Team Sports Change a Child's Brain and Is Associated With Less Depression in Boys

Editorials News | Mar-29-2019

Team Sports Change a Child's Brain and Is Associated With Less Depression in Boys

Adult depression is associated with shrinkage of the hippocampus; it is a brain region that plays an important role in the memory and response to stress. Now, new research from Washington University in St. Louis has linked participation in team sports to larger the hippocampal volumes in children and less depression in boys aged 9 to 11.

Lisa Gorham is the lead author of the study and is a senior majoring in cognitive neuroscience in Arts and Sciences. She founded that involvement in sports is related to greater hippocampal volume both in boys and girls, and is also related to reduce depression in boys.

These findings increased the possibility that there might be other benefits of the team or structured components of sports, such as social interaction or regularity, said Deanna Barch, who is a senior author on the study and chair of the Department of Psychological and Brain Sciences in Arts and Sciences and the Gregory B. Couch Professor of Psychiatry at the Washington University School of Medicines in St. Louis.

The study is based on a nationwide sample of 4,191 children aged 9 to 11 years from the Adolescent Brain and Cognitive Development Study.

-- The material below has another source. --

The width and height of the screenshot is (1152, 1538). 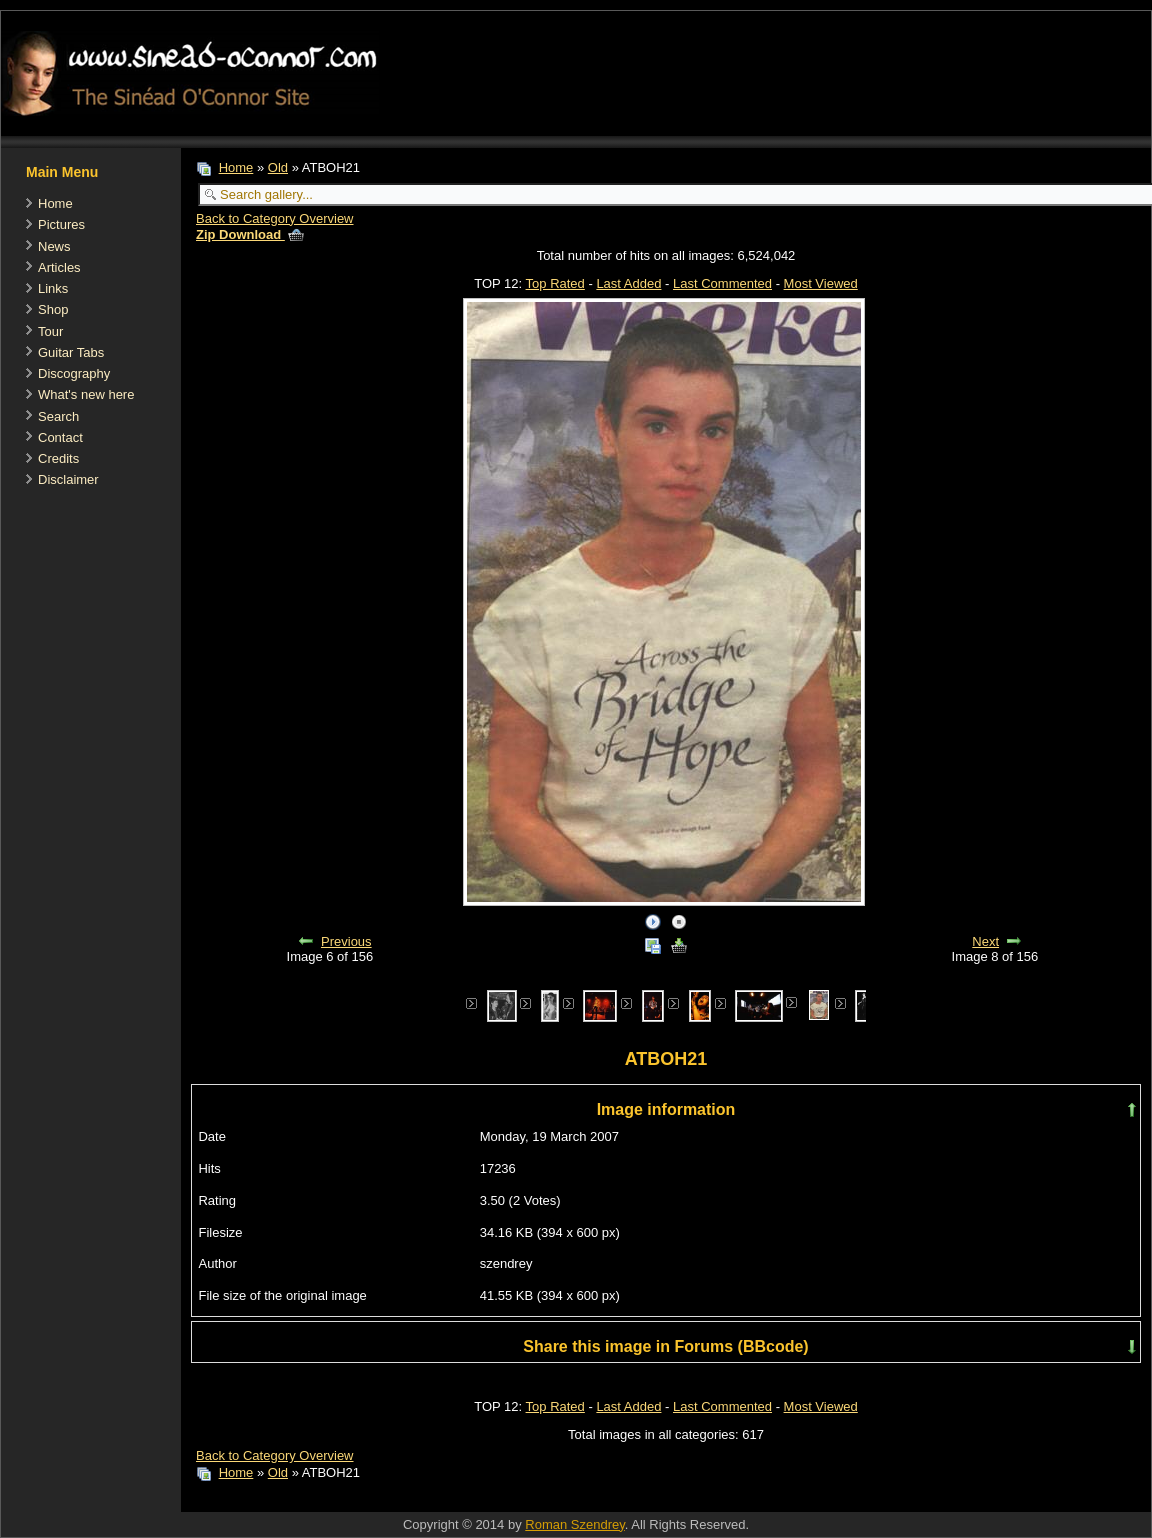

Additional co-authors include Terry Jernigan, who is a neuropsychologist at the University of California, San Diego; and Jim Hudziak, who is the chief of child psychiatry at the University of Vermont.

Other studies have shown the positive impact of exercise on depression, but this study is the first that showed participation in the team sports may have similar anti-depressant effects in children.

More about Gorham

Lisa Gorham, she is the captain of the Washington University in St. Louis cross-country, track, and indoor track teams, has personal experience for driving the research interest.

This indicates that there is a connection between the sports involvement and hippocampal volume in girls, but unlike boys, there is no additional association with depression.

Barch and Gorham wrote that these results are correlational, not causational. Also, it can be that participating in sports leads to increased hippocampal volume and decrease the depression or it can also be that children who are depressed are less likely to participate in sports and may have smaller hippocampal volume.

Confirming the impact of the team sports on the brain development and mood can provide strong support for encouraging children in participating in structured sports.